BRIEF.
Starting with the first line of the material, reproduce exactly each line up to and including the one that contains "Diabetes.co.uk does not", leaving out every picture.

= = = =

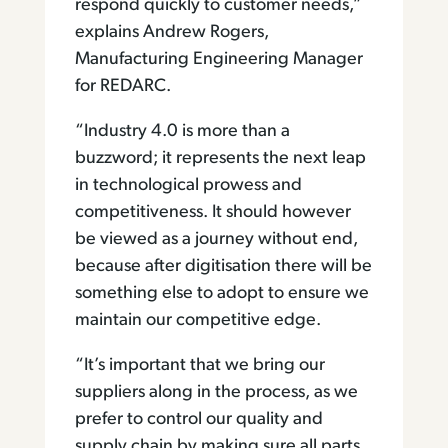
respond quickly to customer needs,”
explains Andrew Rogers,
Manufacturing Engineering Manager
for REDARC.
“Industry 4.0 is more than a
buzzword; it represents the next leap
in technological prowess and
competitiveness. It should however
be viewed as a journey without end,
because after digitisation there will be
something else to adopt to ensure we
maintain our competitive edge.
“It’s important that we bring our
suppliers along in the process, as we
prefer to control our quality and
supply chain by making sure all parts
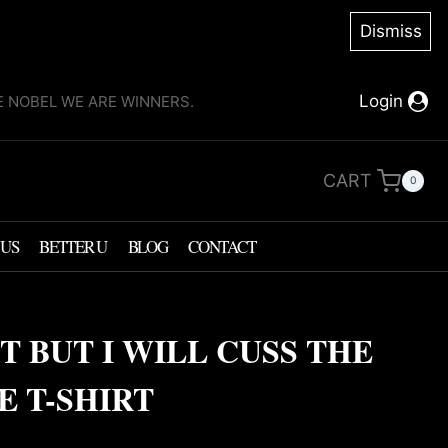
Dismiss
Login
KE NOBEL WE ARE WINNERS.
CART
0
 US
BETTER U
BLOG
CONTACT
T BUT I WILL CUSS THE
 T-SHIRT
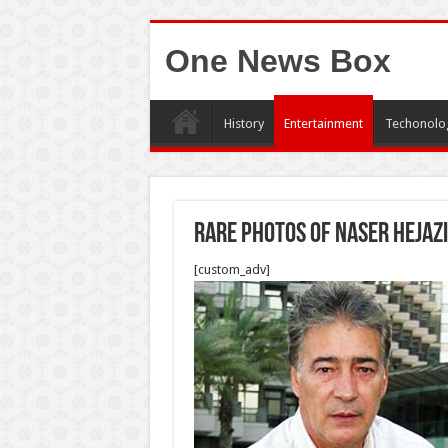
One News Box
History
Entertainment
Techonolo
Rare photos of Naser Hejazi
[custom_adv]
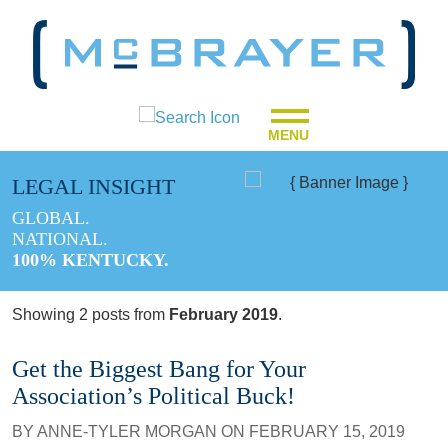
MENU
LEGAL INSIGHT
GLOBAL.
NATIONAL.
100% KENTUCKY.
Showing 2 posts from
February 2019
.
Get the Biggest Bang for Your
Association’s Political Buck!
BY
ANNE-TYLER MORGAN
ON
FEBRUARY 15, 2019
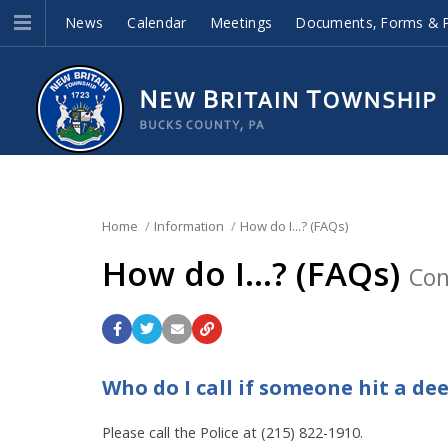
News
Calendar
Meetings
Documents, Forms & P
Home
Information
How do I...? (FAQs)
How do I...? (FAQs)
Con
Who do I call if someone hit a de
Please call the Police at (215) 822-1910.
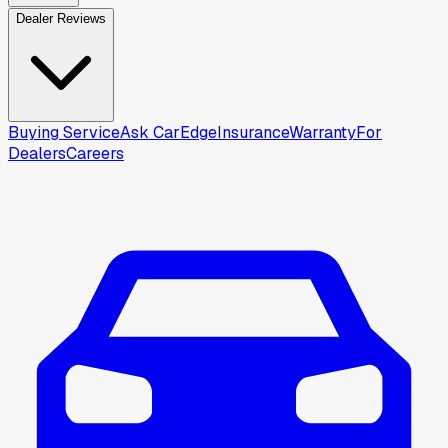
Dealer Reviews
Buying Service
Ask CarEdge
Insurance
Warranty
For
Dealers
Careers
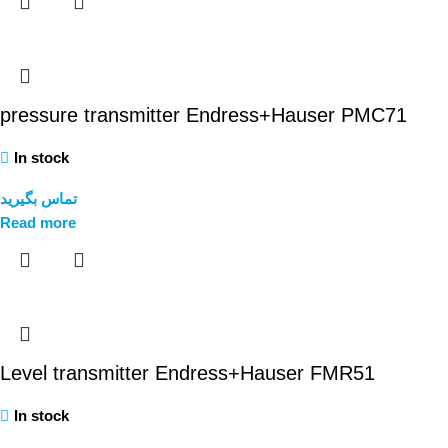
pressure transmitter Endress+Hauser PMC71
In stock
تماس بگیرید
Read more
Level transmitter Endress+Hauser FMR51
In stock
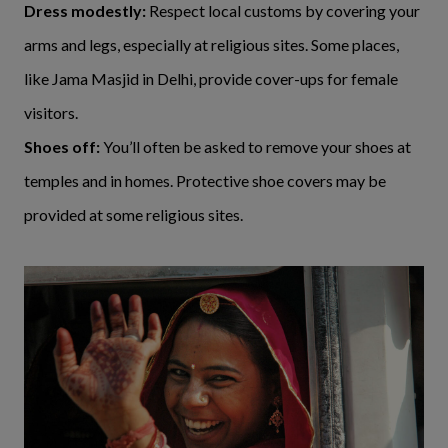
Dress modestly:
Respect local customs by covering your
arms and legs, especially at religious sites. Some places,
like Jama Masjid in Delhi, provide cover-ups for female
visitors.
Shoes off:
You’ll often be asked to remove your shoes at
temples and in homes. Protective shoe covers may be
provided at some religious sites.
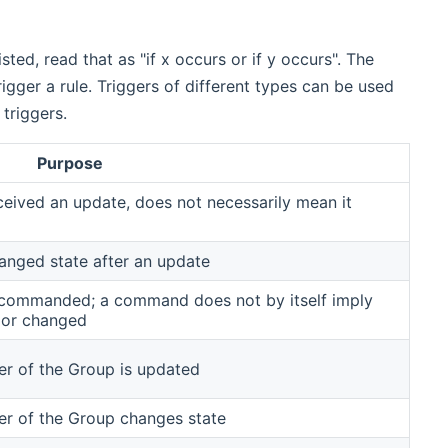
listed, read that as "if x occurs or if y occurs". The
igger a rule. Triggers of different types can be used
 triggers.
Purpose
ceived an update, does not necessarily mean it
hanged state after an update
is commanded; a command does not by itself imply
 or changed
er of the Group is updated
er of the Group changes state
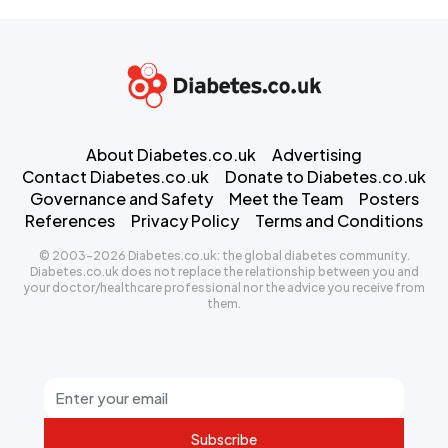
About Diabetes.co.uk
Advertising
Contact Diabetes.co.uk
Donate to Diabetes.co.uk
Governance and Safety
Meet the Team
Posters
References
Privacy Policy
Terms and Conditions
© 2003-2026 Diabetes.co.uk: the global diabetes community.
Diabetes.co.uk does not replace the relationship between you and
your doctor/healthcare professional nor the advice you receive from
them.
Subscribe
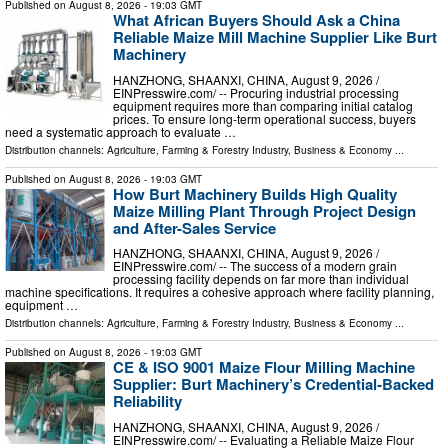
Published on
August 8, 2026
- 19:03 GMT
What African Buyers Should Ask a China
Reliable Maize Mill Machine Supplier Like Burt
Machinery
HANZHONG, SHAANXI, CHINA, August 9, 2026 /⁨
EINPresswire.com⁩/ -- Procuring industrial processing
equipment requires more than comparing initial catalog
prices. To ensure long-term operational success, buyers
need a systematic approach to evaluate …
Distribution channels:
Agriculture, Farming & Forestry Industry
,
Business & Economy
...
Published on
August 8, 2026
- 19:03 GMT
How Burt Machinery Builds High Quality
Maize Milling Plant Through Project Design
and After-Sales Service
HANZHONG, SHAANXI, CHINA, August 9, 2026 /⁨
EINPresswire.com⁩/ -- The success of a modern grain
processing facility depends on far more than individual
machine specifications. It requires a cohesive approach where facility planning,
equipment …
Distribution channels:
Agriculture, Farming & Forestry Industry
,
Business & Economy
...
Published on
August 8, 2026
- 19:03 GMT
CE & ISO 9001 Maize Flour Milling Machine
Supplier: Burt Machinery’s Credential‑Backed
Reliability
HANZHONG, SHAANXI, CHINA, August 9, 2026 /⁨
EINPresswire.com⁩/ -- Evaluating a Reliable Maize Flour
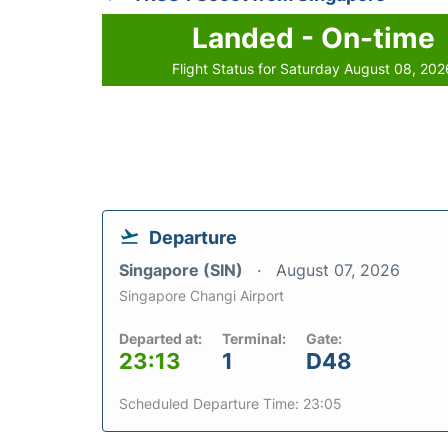
Landed - On-time
Flight Status for Saturday August 08, 202
Departure
Singapore (SIN)
August 07, 2026
Singapore Changi Airport
Departed at:
Terminal:
Gate:
23:13
1
D48
Scheduled Departure Time: 23:05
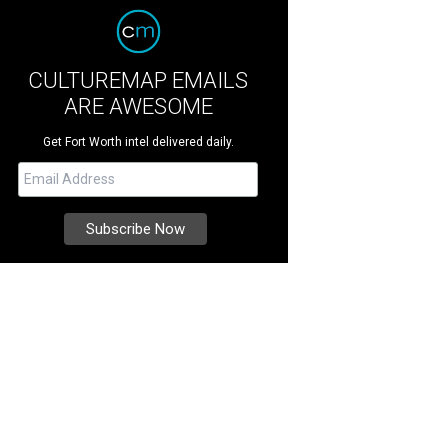
CULTUREMAP EMAILS
ARE AWESOME
Get Fort Worth intel delivered daily.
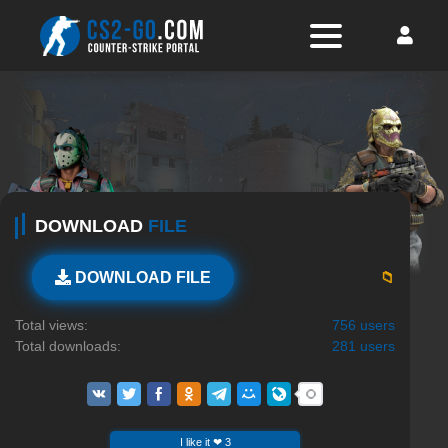
DOWNLOAD
FILE
📁
DOWNLOAD FILE
Total views:
756 users
Total downloads:
281 users
I like it ❤ 3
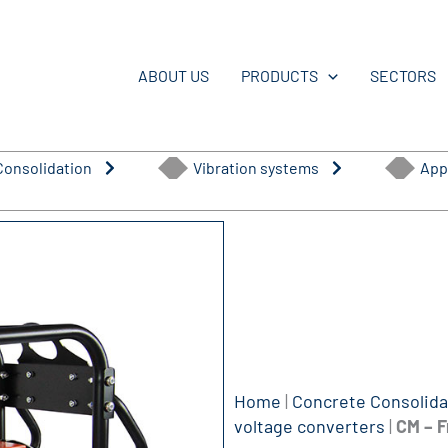
ABOUT US
PRODUCTS
SECTORS
Consolidation
Vibration systems
App
Home
|
Concrete Consolida
voltage converters
|
CM – F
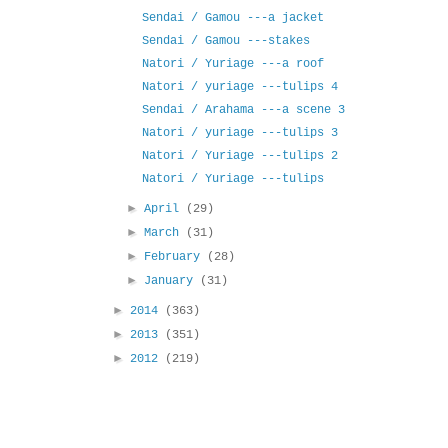
Sendai / Gamou ---a jacket
Sendai / Gamou ---stakes
Natori / Yuriage ---a roof
Natori / yuriage ---tulips 4
Sendai / Arahama ---a scene 3
Natori / yuriage ---tulips 3
Natori / Yuriage ---tulips 2
Natori / Yuriage ---tulips
►
April
(29)
►
March
(31)
►
February
(28)
►
January
(31)
►
2014
(363)
►
2013
(351)
►
2012
(219)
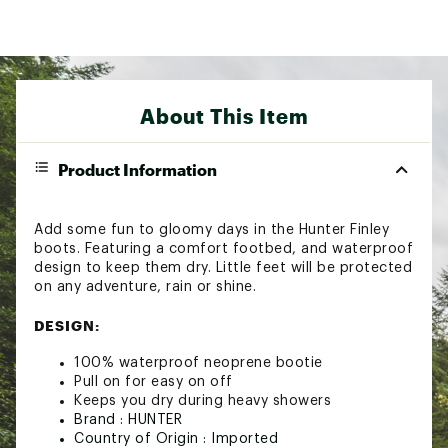
About This Item
Product Information
Add some fun to gloomy days in the Hunter Finley
boots. Featuring a comfort footbed, and waterproof
design to keep them dry. Little feet will be protected
on any adventure, rain or shine.
DESIGN:
100% waterproof neoprene bootie
Pull on for easy on off
Keeps you dry during heavy showers
Brand :
HUNTER
Country of Origin : Imported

= = = =

TASK SOLUTION.
respond quickly to customer needs,”
explains Andrew Rogers,
Manufacturing Engineering Manager
for REDARC.
“Industry 4.0 is more than a
buzzword; it represents the next leap
in technological prowess and
competitiveness. It should however
be viewed as a journey without end,
because after digitisation there will be
something else to adopt to ensure we
maintain our competitive edge.
“It’s important that we bring our
suppliers along in the process, as we
prefer to control our quality and
supply chain by making sure all parts
Dismiss
Login
KE NOBEL WE ARE WINNERS.
CART
0
 US
BETTER U
BLOG
CONTACT
T BUT I WILL CUSS THE
 T-SHIRT
One News Box
History
Entertainment
Techonolo
Rare photos of Naser Hejazi
[custom_adv]
MENU
LEGAL INSIGHT
GLOBAL.
NATIONAL.
100% KENTUCKY.
Showing 2 posts from
February 2019
.
Get the Biggest Bang for Your
Association’s Political Buck!
BY
ANNE-TYLER MORGAN
ON
FEBRUARY 15, 2019
News
Calendar
Meetings
Documents, Forms & P
Home
Information
How do I...? (FAQs)
How do I...? (FAQs)
Con
Who do I call if someone hit a de
Please call the Police at (215) 822-1910.
Dealer Reviews
Buying Service
Ask CarEdge
Insurance
Warranty
For
Dealers
Careers
pressure transmitter Endress+Hauser PMC71
In stock
تماس بگیرید
Read more
Level transmitter Endress+Hauser FMR51
In stock
Dress modestly:
Respect local customs by covering your
arms and legs, especially at religious sites. Some places,
like Jama Masjid in Delhi, provide cover-ups for female
visitors.
Shoes off:
You’ll often be asked to remove your shoes at
temples and in homes. Protective shoe covers may be
provided at some religious sites.
listed, read that as "if x occurs or if y occurs". The
igger a rule. Triggers of different types can be used
 triggers.
Purpose
ceived an update, does not necessarily mean it
hanged state after an update
is commanded; a command does not by itself imply
 or changed
er of the Group is updated
er of the Group changes state
About Diabetes.co.uk
Advertising
Contact Diabetes.co.uk
Donate to Diabetes.co.uk
Governance and Safety
Meet the Team
Posters
References
Privacy Policy
Terms and Conditions
© 2003-2026 Diabetes.co.uk: the global diabetes community.
Diabetes.co.uk does not replace the relationship between you and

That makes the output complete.